Headaches and mental focus can also start to take effect if you're B12 deficient. But that's not all. Other alarming symptoms of a deficiency could be yellowing of the skin, depressive thoughts, gastrointestinal issues, muscle cramps and muscle weakness, impaired coordination, erectile dysfunction, vision disturbances and even paresthesia in the hands and feet which is a pins and needles or burning sensation in certain areas of the body.
But getting the right amount of B12 with a vegan diet isn't hard. It's as easy as taking a daily vitamin. This is a vitamin you just can't overlook. It's essential for your overall health and isn't that why we started eating vegan in the first place? To be health?!

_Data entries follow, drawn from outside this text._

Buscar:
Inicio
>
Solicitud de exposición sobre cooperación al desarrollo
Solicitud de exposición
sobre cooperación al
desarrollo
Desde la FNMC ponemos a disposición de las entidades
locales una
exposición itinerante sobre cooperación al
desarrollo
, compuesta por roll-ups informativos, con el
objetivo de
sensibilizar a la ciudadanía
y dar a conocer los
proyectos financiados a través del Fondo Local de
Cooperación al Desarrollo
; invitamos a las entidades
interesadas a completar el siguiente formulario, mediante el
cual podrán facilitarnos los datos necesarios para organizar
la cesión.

Vitamin D3 is the more jacked version of vitamin D or D2. It's superior in raising the body's vitamin D stores which are responsible for increasing your absorption of magnesium, calcium and phosphates from foods. It's the D vitamins that are known to help build strong bones and also play a critical roll in cellular function.

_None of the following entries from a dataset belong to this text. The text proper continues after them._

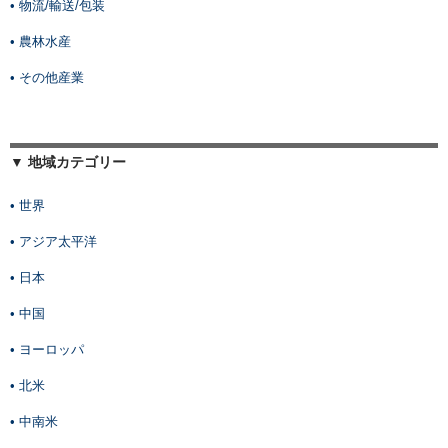
• 物流/輸送/包装
• 農林水産
• その他産業
▼ 地域カテゴリー
• 世界
• アジア太平洋
• 日本
• 中国
• ヨーロッパ
• 北米
• 中南米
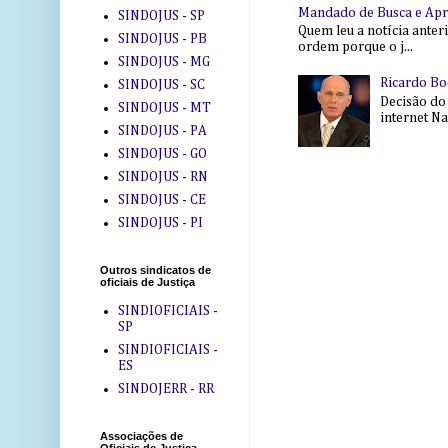
Mandado de Busca e Ap
SINDOJUS - SP
Quem leu a notícia anter
SINDOJUS - PB
ordem porque o j...
SINDOJUS - MG
Ricardo Bo
SINDOJUS - SC
Decisão do
SINDOJUS - MT
internet Na 
SINDOJUS - PA
SINDOJUS - GO
SINDOJUS - RN
SINDOJUS - CE
SINDOJUS - PI
Outros sindicatos de
oficiais de Justiça
SINDIOFICIAIS -
SP
SINDIOFICIAIS -
ES
SINDOJERR - RR
Associações de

Both D2 and D3 are critical for the normal functioning of the human body but as vegans it's the D3 we have to be cognitive of getting in our diet. While D2 can be found in plants like mushrooms and yeast, D3 is mainly found in animal products. To get enough D vitamins into our diet, supplementing is the only way.
Health Benefits Of D3
Also known as the sunshine vitamin, getting the right amount of D3 can help boost your mood and has been shown to decrease depression. And because it helps increase absorption of needed minerals like calcium into the body, it's a great vitamin to help strengthen bones and muscles. On top of all that, D3 can also boost immunity, reduce inflammation and improve heart function.

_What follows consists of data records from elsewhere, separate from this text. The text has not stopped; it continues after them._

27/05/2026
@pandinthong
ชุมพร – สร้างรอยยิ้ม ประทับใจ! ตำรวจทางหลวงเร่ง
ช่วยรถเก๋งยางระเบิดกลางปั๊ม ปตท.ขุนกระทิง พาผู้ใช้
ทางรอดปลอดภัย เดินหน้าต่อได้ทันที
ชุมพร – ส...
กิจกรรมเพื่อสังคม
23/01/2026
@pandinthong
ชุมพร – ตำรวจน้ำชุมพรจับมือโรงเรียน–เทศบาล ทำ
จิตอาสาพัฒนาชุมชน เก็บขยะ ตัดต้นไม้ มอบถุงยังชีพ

Omega 3's are powerful little things. They're the main structure of every cell wall you have in your body. They're paramount to keeping your heart, lungs, immune system, and blood vessels working properly while also being a great source of energy.
Benefits of Omega 3's
Omegas pack a punch when it comes to all its health benefits.
- Lower blood pressure.
- Reduce triglycerides.
- Slow the development of plaque in the arteries.
- Reduce the chance of abnormal heart rhythm.
- Reduce the likelihood of heart attack and stroke.
- Lessen the chance of sudden cardiac death in people with heart disease.
- Lower cholesterol.
- Improve tolerance to cancer treatment.
- Improves depression.
Why Vegans Need To Supplement
Omega 3 is not exclusively found in fish as you would most commonly expect but that is the majority of places where you will find it. There are plants that contain omega 3 like flax seeds, chia seeds, walnuts and soy beans but because the list is limited it's always wise to supplement to make sure you are indeed getting the right amount of nutrients in your daily diet.
"B" Vitamin Rich
Getting your daily vitamins is crucial whether you follow a vegan diet or not but it is imparitve while being vegan just because of the lack of some of these vitamins in foods we do eat.
While it's always best to eat a well rounded diet and to not just be a junk food vegan, its not always going to give you everything your body needs to properly function. And this list is by no means a complete list of all the vitamins you need depending on your own personal health and how you like to supplement.
*I am not a doctor and can not prescribe or dose vitamins according to your lifestyle. This article is meant as a way to explore the options you have around you. Please consult your doctor before taking any medicines, vitamins or supplements.